WHAT YOU HAVE TO DO — Every entry should be returned unchanged, with the pictures omitted.

DATASET RECORDS —
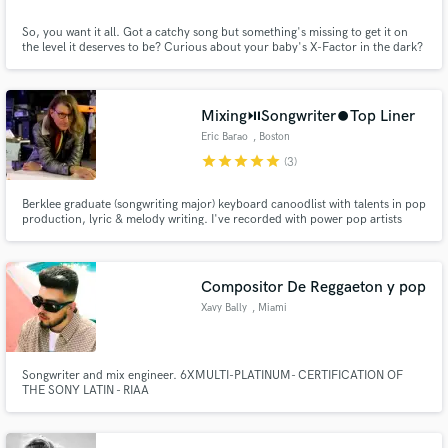
So, you want it all. Got a catchy song but something's missing to get it on
the level it deserves to be? Curious about your baby's X-Factor in the dark?
Lets have a listen, a talk, a work, and then a hitting Pimp-Up. 15 years of
Industry. Multiple Chart Entries and Millions of Streams. As music has
heart... and has to be worked out like that. SEE U
Mixing⏯️Songwriter⏺️Top Liner
Eric Barao
, Boston
star
star
star
star
star
(3)
Berklee graduate (songwriting major) keyboard canoodlist with talents in pop
production, lyric & melody writing. I've recorded with power pop artists
such as Roger Joseph Manning Jr (Beck, Jellyfish) Mike Viola (Mandy
Moore, Candy Butchers) & Bleu. I'm also a studio rat, specializing in mixing,
production and film composition.
Compositor De Reggaeton y pop
Xavy Bally
, Miami
Songwriter and mix engineer. 6XMULTI-PLATINUM- CERTIFICATION OF
THE SONY LATIN - RIAA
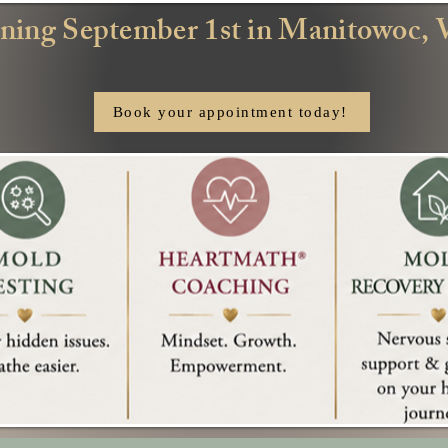
ning September 1st in Manitow
Book your appointment today!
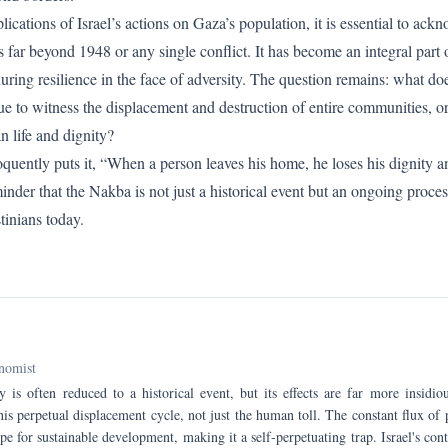
cations of Israel’s actions on Gaza’s population, it is essential to ackn
far beyond 1948 or any single conflict. It has become an integral part of
during resilience in the face of adversity. The question remains: what do
ue to witness the displacement and destruction of entire communities, o
n life and dignity?
uently puts it, “When a person leaves his home, he loses his dignity 
inder that the Nakba is not just a historical event but an ongoing proces
tinians today.
nomist
 is often reduced to a historical event, but its effects are far more insidi
his perpetual displacement cycle, not just the human toll. The constant flux of
e for sustainable development, making it a self-perpetuating trap. Israel's co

OUTPUT FOR THIS EXERCISE —
So, you want it all. Got a catchy song but something's missing to get it on
the level it deserves to be? Curious about your baby's X-Factor in the dark?
Lets have a listen, a talk, a work, and then a hitting Pimp-Up. 15 years of
Industry. Multiple Chart Entries and Millions of Streams. As music has
heart... and has to be worked out like that. SEE U
Mixing⏯️Songwriter⏺️Top Liner
Eric Barao
, Boston
star
star
star
star
star
(3)
Berklee graduate (songwriting major) keyboard canoodlist with talents in pop
production, lyric & melody writing. I've recorded with power pop artists
such as Roger Joseph Manning Jr (Beck, Jellyfish) Mike Viola (Mandy
Moore, Candy Butchers) & Bleu. I'm also a studio rat, specializing in mixing,
production and film composition.
Compositor De Reggaeton y pop
Xavy Bally
, Miami
Songwriter and mix engineer. 6XMULTI-PLATINUM- CERTIFICATION OF
THE SONY LATIN - RIAA
ning September 1st in Manitow
Book your appointment today!
cations of Israel’s actions on Gaza’s population, it is essential to ackn
far beyond 1948 or any single conflict. It has become an integral part of
during resilience in the face of adversity. The question remains: what do
ue to witness the displacement and destruction of entire communities, o
n life and dignity?
uently puts it, “When a person leaves his home, he loses his dignity 
inder that the Nakba is not just a historical event but an ongoing proces
tinians today.
nomist
 is often reduced to a historical event, but its effects are far more insidi
his perpetual displacement cycle, not just the human toll. The constant flux of
e for sustainable development, making it a self-perpetuating trap. Israel's co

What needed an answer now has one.